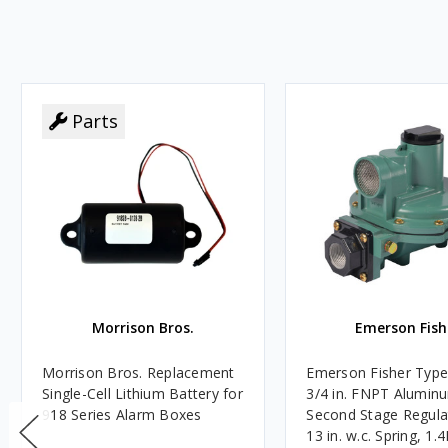
Parts
Morrison Bros.
Emerson Fish
Morrison Bros. Replacement
Emerson Fisher Typ
Single-Cell Lithium Battery for
3/4 in. FNPT Alumin
918 Series Alarm Boxes
Second Stage Regula
13 in. w.c. Spring, 1.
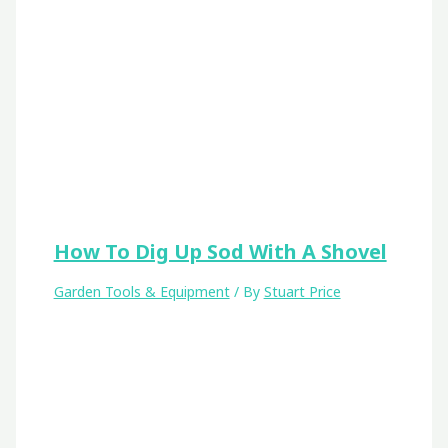
How To Dig Up Sod With A Shovel
Garden Tools & Equipment
/ By
Stuart Price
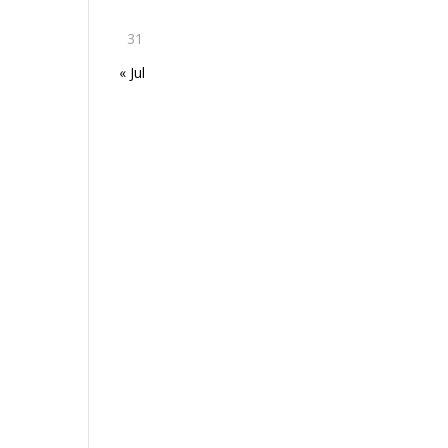
31
« Jul
h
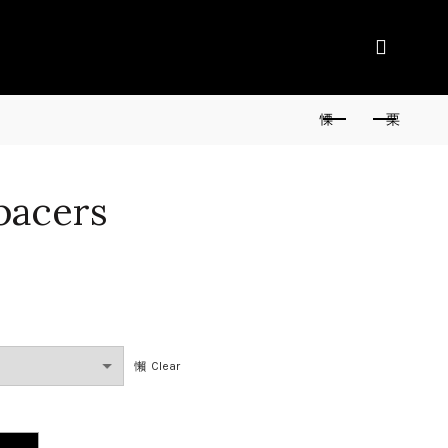
pacers
Clear
y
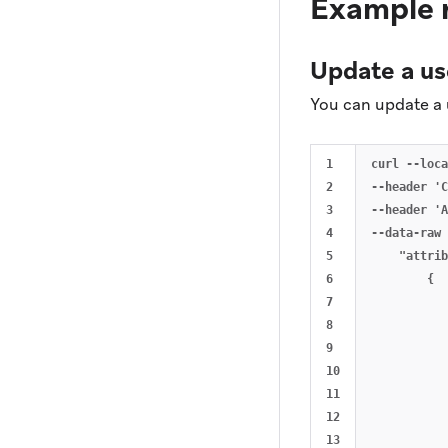
Example 
Update a us
You can update a 
1

curl --loca
2

--header 'C
3

--header 'A
4

--data-raw 
5

    "attrib
6

        {

7

           
8

           
9

           
10

           
11

           
12

           
13

           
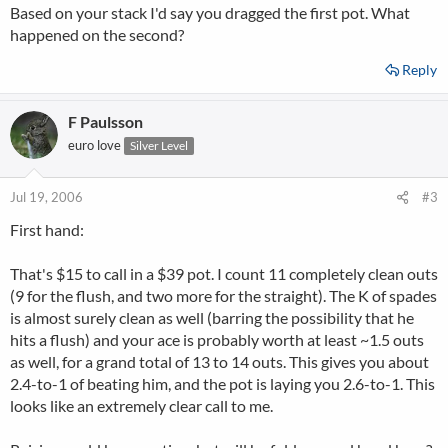
Based on your stack I'd say you dragged the first pot. What
happened on the second?
Reply
F Paulsson
euro love
Silver Level
Jul 19, 2006
#3
First hand:
That's $15 to call in a $39 pot. I count 11 completely clean outs
(9 for the flush, and two more for the straight). The K of spades
is almost surely clean as well (barring the possibility that he
hits a flush) and your ace is probably worth at least ~1.5 outs
as well, for a grand total of 13 to 14 outs. This gives you about
2.4-to-1 of beating him, and the pot is laying you 2.6-to-1. This
looks like an extremely clear call to me.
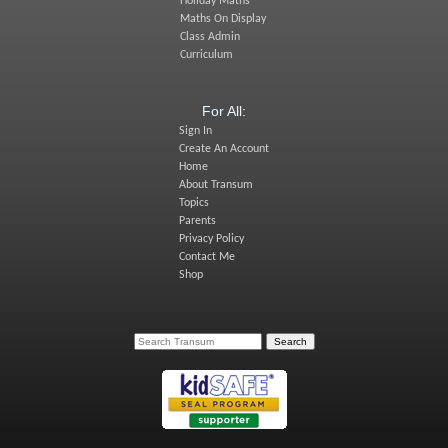
Holiday Maths
Maths On Display
Class Admin
Curriculum
For All:
Sign In
Create An Account
Home
About Transum
Topics
Parents
Privacy Policy
Contact Me
Shop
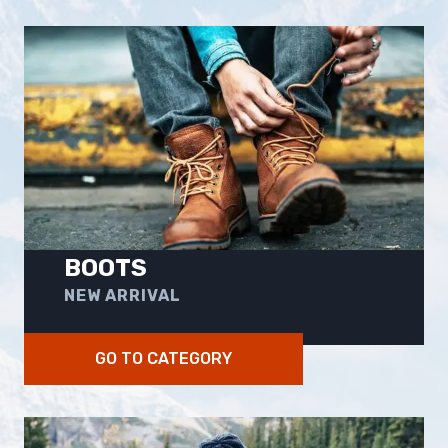
BOOTS
NEW ARRIVAL
GO TO CATEGORY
# # # #
Assigned task >>
Write out every line from the data above that includes "call".

Task solution >>
That's $15 to call in a $39 pot. I count 11 completely clean outs
looks like an extremely clear call to me.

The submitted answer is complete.